▶ EXERCISE DIRECTIONS:
The lines to be extracted begin at the line containing "Qu’est-ce que" and end at the last line of the data below; copy them exactly and leave out the pictures.

▶ MATERIAL FOR THIS EXERCISE:
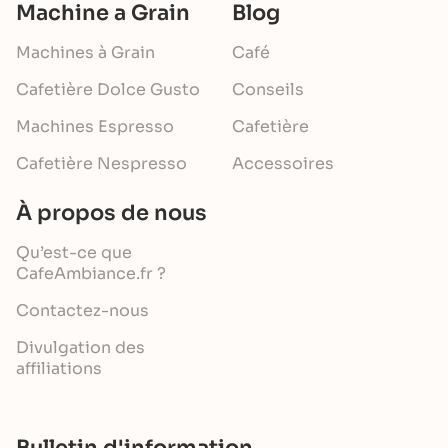
Machine a Grain
Blog
Machines à Grain
Café
Cafetière Dolce Gusto
Conseils
Machines Espresso
Cafetière
Cafetière Nespresso
Accessoires
À propos de nous
Qu’est-ce que
CafeAmbiance.fr ?
Contactez-nous
Divulgation des
affiliations
Bulletin d'information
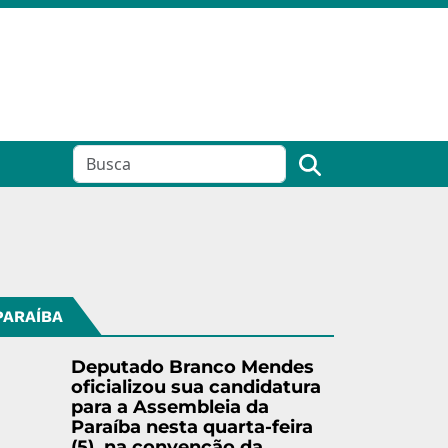
PARAÍBA
Deputado Branco Mendes
oficializou sua candidatura
para a Assembleia da
Paraíba nesta quarta-feira
(5), na convenção da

▶ EXPECTED ANSWER:
Qu’est-ce que
CafeAmbiance.fr ?
Contactez-nous
Divulgation des
affiliations
Bulletin d'information
PARAÍBA
Deputado Branco Mendes
oficializou sua candidatura
para a Assembleia da
Paraíba nesta quarta-feira
(5), na convenção da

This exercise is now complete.